Data excerpts:
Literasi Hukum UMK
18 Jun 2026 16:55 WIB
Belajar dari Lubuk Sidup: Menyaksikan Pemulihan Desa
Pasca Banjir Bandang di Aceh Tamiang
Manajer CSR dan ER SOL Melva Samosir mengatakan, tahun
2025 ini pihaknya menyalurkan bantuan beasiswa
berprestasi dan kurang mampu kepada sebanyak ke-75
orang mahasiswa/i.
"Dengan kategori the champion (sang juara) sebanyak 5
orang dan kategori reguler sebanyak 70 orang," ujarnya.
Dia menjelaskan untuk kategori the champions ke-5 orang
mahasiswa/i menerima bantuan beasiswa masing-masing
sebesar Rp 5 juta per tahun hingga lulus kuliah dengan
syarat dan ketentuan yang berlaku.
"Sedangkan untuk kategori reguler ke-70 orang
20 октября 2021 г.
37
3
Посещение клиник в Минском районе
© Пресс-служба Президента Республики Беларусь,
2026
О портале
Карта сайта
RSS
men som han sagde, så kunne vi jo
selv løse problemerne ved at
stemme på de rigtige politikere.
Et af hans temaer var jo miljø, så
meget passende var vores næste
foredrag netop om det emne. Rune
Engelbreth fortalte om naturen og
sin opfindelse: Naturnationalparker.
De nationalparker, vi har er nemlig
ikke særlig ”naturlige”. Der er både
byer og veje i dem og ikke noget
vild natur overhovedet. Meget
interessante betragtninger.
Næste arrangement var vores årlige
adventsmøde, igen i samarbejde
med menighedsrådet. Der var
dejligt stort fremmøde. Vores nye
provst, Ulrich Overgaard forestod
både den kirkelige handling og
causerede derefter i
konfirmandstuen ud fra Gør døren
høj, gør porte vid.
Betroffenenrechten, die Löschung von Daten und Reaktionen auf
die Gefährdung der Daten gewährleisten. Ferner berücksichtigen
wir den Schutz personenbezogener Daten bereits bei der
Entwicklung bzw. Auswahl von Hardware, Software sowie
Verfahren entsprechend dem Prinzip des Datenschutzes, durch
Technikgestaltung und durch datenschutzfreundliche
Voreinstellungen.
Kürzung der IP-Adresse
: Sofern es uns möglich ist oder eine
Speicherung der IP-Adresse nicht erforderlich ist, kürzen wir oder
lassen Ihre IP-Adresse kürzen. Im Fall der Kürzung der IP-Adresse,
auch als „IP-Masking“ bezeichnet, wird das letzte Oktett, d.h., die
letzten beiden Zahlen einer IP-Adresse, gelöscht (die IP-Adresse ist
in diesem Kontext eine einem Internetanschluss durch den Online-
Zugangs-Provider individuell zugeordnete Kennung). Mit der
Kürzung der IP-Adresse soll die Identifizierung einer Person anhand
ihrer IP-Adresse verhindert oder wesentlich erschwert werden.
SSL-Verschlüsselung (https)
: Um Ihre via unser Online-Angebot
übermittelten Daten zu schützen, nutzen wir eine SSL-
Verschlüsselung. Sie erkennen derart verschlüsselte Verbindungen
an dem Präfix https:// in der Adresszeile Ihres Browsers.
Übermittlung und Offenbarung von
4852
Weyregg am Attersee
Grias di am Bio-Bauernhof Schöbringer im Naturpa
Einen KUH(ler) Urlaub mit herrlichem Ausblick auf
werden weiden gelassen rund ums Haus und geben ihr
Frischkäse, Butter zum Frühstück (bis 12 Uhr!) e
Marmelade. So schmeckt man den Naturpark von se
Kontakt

[What to work on]:
With no word changed, write the entries out once more.

[Exercise answer]:
Literasi Hukum UMK
18 Jun 2026 16:55 WIB
Belajar dari Lubuk Sidup: Menyaksikan Pemulihan Desa
Pasca Banjir Bandang di Aceh Tamiang
Manajer CSR dan ER SOL Melva Samosir mengatakan, tahun
2025 ini pihaknya menyalurkan bantuan beasiswa
berprestasi dan kurang mampu kepada sebanyak ke-75
orang mahasiswa/i.
"Dengan kategori the champion (sang juara) sebanyak 5
orang dan kategori reguler sebanyak 70 orang," ujarnya.
Dia menjelaskan untuk kategori the champions ke-5 orang
mahasiswa/i menerima bantuan beasiswa masing-masing
sebesar Rp 5 juta per tahun hingga lulus kuliah dengan
syarat dan ketentuan yang berlaku.
"Sedangkan untuk kategori reguler ke-70 orang
20 октября 2021 г.
37
3
Посещение клиник в Минском районе
© Пресс-служба Президента Республики Беларусь,
2026
О портале
Карта сайта
RSS
men som han sagde, så kunne vi jo
selv løse problemerne ved at
stemme på de rigtige politikere.
Et af hans temaer var jo miljø, så
meget passende var vores næste
foredrag netop om det emne. Rune
Engelbreth fortalte om naturen og
sin opfindelse: Naturnationalparker.
De nationalparker, vi har er nemlig
ikke særlig ”naturlige”. Der er både
byer og veje i dem og ikke noget
vild natur overhovedet. Meget
interessante betragtninger.
Næste arrangement var vores årlige
adventsmøde, igen i samarbejde
med menighedsrådet. Der var
dejligt stort fremmøde. Vores nye
provst, Ulrich Overgaard forestod
både den kirkelige handling og
causerede derefter i
konfirmandstuen ud fra Gør døren
høj, gør porte vid.
Betroffenenrechten, die Löschung von Daten und Reaktionen auf
die Gefährdung der Daten gewährleisten. Ferner berücksichtigen
wir den Schutz personenbezogener Daten bereits bei der
Entwicklung bzw. Auswahl von Hardware, Software sowie
Verfahren entsprechend dem Prinzip des Datenschutzes, durch
Technikgestaltung und durch datenschutzfreundliche
Voreinstellungen.
Kürzung der IP-Adresse
: Sofern es uns möglich ist oder eine
Speicherung der IP-Adresse nicht erforderlich ist, kürzen wir oder
lassen Ihre IP-Adresse kürzen. Im Fall der Kürzung der IP-Adresse,
auch als „IP-Masking“ bezeichnet, wird das letzte Oktett, d.h., die
letzten beiden Zahlen einer IP-Adresse, gelöscht (die IP-Adresse ist
in diesem Kontext eine einem Internetanschluss durch den Online-
Zugangs-Provider individuell zugeordnete Kennung). Mit der
Kürzung der IP-Adresse soll die Identifizierung einer Person anhand
ihrer IP-Adresse verhindert oder wesentlich erschwert werden.
SSL-Verschlüsselung (https)
: Um Ihre via unser Online-Angebot
übermittelten Daten zu schützen, nutzen wir eine SSL-
Verschlüsselung. Sie erkennen derart verschlüsselte Verbindungen
an dem Präfix https:// in der Adresszeile Ihres Browsers.
Übermittlung und Offenbarung von
4852
Weyregg am Attersee
Grias di am Bio-Bauernhof Schöbringer im Naturpa
Einen KUH(ler) Urlaub mit herrlichem Ausblick auf
werden weiden gelassen rund ums Haus und geben ihr
Frischkäse, Butter zum Frühstück (bis 12 Uhr!) e
Marmelade. So schmeckt man den Naturpark von se
Kontakt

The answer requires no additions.